**What you are asked to do**
Nothing but the lines from the one containing "The height and width of the screenshot is (2388, 1440)." through the last line of the data below should be returned, each copied exactly.

[Items listed in a dataset]

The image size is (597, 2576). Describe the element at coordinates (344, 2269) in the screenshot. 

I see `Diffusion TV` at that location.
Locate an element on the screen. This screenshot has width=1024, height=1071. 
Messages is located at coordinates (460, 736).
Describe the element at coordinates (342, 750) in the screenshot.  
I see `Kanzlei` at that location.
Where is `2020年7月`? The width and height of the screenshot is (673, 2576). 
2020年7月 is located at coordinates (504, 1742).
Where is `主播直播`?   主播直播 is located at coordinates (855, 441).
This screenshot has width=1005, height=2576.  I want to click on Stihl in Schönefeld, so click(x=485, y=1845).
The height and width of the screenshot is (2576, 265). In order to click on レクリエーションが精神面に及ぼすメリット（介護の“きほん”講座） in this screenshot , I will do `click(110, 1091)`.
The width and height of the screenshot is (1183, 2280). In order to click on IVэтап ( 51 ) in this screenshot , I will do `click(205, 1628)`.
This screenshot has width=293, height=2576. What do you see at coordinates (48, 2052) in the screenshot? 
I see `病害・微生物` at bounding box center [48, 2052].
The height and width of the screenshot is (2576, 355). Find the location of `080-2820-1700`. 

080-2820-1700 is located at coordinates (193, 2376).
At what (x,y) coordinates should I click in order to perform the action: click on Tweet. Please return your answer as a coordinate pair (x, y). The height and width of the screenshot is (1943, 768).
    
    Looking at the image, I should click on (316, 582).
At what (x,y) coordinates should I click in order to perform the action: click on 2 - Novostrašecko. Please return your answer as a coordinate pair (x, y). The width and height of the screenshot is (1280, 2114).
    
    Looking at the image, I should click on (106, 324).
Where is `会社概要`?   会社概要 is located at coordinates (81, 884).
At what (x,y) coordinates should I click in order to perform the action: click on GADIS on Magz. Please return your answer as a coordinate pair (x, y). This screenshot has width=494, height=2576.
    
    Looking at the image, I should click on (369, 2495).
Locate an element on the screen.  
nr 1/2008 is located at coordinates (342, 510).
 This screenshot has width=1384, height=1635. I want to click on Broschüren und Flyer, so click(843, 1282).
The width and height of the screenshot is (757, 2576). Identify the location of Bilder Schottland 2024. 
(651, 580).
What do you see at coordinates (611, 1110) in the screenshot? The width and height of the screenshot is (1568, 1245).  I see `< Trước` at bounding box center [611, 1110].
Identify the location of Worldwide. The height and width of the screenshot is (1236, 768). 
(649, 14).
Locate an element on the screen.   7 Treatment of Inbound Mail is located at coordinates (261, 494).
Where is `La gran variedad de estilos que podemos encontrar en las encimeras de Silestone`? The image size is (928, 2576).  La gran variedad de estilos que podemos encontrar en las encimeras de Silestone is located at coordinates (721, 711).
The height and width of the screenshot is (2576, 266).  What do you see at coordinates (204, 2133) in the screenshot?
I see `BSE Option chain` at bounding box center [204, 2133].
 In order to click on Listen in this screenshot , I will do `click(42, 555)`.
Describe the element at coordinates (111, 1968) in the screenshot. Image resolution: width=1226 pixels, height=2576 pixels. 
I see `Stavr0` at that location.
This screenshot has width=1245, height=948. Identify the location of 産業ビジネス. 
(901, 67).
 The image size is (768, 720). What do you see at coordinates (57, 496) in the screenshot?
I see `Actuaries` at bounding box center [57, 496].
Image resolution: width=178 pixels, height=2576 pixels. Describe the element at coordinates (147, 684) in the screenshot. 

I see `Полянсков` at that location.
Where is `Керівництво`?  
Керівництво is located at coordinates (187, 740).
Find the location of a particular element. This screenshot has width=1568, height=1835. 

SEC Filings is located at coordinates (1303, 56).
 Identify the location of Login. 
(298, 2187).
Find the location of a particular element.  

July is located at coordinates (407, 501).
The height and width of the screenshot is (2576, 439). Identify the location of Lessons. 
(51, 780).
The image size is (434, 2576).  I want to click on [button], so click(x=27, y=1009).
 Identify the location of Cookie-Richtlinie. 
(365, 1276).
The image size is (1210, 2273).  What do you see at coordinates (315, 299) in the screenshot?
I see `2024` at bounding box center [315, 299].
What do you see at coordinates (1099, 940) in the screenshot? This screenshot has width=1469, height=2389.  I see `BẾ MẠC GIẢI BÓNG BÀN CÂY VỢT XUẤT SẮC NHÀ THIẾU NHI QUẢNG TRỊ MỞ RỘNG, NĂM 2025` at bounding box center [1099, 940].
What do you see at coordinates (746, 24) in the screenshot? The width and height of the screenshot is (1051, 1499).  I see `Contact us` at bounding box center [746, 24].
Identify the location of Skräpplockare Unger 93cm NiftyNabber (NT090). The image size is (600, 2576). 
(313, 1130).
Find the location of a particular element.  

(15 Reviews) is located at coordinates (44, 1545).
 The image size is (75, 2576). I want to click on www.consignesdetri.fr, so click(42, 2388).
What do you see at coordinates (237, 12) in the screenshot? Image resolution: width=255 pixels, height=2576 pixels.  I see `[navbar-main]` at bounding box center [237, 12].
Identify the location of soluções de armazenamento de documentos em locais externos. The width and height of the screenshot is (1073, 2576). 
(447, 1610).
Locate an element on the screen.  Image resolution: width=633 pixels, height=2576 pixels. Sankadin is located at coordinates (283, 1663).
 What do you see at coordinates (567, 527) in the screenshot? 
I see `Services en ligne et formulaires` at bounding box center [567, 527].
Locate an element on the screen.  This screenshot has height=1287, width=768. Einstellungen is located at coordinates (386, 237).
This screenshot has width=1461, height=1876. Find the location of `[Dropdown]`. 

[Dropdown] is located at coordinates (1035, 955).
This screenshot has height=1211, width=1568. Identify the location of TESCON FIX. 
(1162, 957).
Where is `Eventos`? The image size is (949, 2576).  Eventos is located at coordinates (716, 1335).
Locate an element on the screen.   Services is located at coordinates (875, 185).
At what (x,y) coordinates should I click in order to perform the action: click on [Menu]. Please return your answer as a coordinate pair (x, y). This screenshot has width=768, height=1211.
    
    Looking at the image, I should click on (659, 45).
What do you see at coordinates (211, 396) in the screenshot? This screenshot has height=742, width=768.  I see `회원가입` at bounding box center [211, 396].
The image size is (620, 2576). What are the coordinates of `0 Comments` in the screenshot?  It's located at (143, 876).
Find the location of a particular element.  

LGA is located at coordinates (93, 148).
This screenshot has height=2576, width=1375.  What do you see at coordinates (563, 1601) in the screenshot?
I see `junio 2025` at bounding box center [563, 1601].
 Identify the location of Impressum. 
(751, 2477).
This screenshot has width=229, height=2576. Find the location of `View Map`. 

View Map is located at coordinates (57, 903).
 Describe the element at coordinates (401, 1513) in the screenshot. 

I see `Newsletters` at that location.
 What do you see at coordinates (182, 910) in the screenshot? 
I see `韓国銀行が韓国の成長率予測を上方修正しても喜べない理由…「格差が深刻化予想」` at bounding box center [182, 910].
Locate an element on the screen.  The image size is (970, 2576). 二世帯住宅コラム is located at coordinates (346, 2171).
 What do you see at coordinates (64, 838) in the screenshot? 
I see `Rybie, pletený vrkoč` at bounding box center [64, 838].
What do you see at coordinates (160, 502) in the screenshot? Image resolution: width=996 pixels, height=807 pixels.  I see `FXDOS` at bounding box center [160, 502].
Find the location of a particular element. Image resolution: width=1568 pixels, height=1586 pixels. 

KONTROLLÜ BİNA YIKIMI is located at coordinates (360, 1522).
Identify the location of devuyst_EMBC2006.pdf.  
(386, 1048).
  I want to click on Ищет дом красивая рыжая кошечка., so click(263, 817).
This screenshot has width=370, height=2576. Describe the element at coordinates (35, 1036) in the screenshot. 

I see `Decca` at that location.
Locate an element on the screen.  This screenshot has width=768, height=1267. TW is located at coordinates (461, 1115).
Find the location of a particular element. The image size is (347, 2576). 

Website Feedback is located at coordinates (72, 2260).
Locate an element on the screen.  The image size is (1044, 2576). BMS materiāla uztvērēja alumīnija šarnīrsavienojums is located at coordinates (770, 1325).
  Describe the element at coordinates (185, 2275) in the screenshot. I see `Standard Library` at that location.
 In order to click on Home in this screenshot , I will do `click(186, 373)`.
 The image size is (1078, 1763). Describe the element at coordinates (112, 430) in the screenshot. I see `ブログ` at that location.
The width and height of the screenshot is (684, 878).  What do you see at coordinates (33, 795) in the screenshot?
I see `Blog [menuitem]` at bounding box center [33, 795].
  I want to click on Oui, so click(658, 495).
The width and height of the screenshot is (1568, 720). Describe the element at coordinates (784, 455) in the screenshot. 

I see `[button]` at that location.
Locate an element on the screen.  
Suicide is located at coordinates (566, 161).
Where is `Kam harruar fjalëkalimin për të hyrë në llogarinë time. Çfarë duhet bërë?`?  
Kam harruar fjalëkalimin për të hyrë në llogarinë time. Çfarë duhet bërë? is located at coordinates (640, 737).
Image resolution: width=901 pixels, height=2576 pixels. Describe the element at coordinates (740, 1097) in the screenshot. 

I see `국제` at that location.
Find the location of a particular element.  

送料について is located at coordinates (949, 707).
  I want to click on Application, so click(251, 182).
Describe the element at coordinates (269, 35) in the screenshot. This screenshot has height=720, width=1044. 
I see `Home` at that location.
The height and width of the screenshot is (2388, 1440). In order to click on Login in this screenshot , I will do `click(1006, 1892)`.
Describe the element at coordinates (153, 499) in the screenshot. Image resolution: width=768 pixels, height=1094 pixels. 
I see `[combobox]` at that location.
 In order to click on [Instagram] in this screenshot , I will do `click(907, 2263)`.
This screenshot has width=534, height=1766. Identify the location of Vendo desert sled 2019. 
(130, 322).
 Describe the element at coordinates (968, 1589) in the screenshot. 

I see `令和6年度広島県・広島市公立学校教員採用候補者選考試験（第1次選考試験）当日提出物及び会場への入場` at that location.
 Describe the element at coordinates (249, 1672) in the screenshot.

**Answer space**
The height and width of the screenshot is (2388, 1440). In order to click on Login in this screenshot , I will do `click(1006, 1892)`.
Describe the element at coordinates (153, 499) in the screenshot. Image resolution: width=768 pixels, height=1094 pixels. 
I see `[combobox]` at that location.
 In order to click on [Instagram] in this screenshot , I will do `click(907, 2263)`.
This screenshot has width=534, height=1766. Identify the location of Vendo desert sled 2019. 
(130, 322).
 Describe the element at coordinates (968, 1589) in the screenshot. 

I see `令和6年度広島県・広島市公立学校教員採用候補者選考試験（第1次選考試験）当日提出物及び会場への入場` at that location.
 Describe the element at coordinates (249, 1672) in the screenshot.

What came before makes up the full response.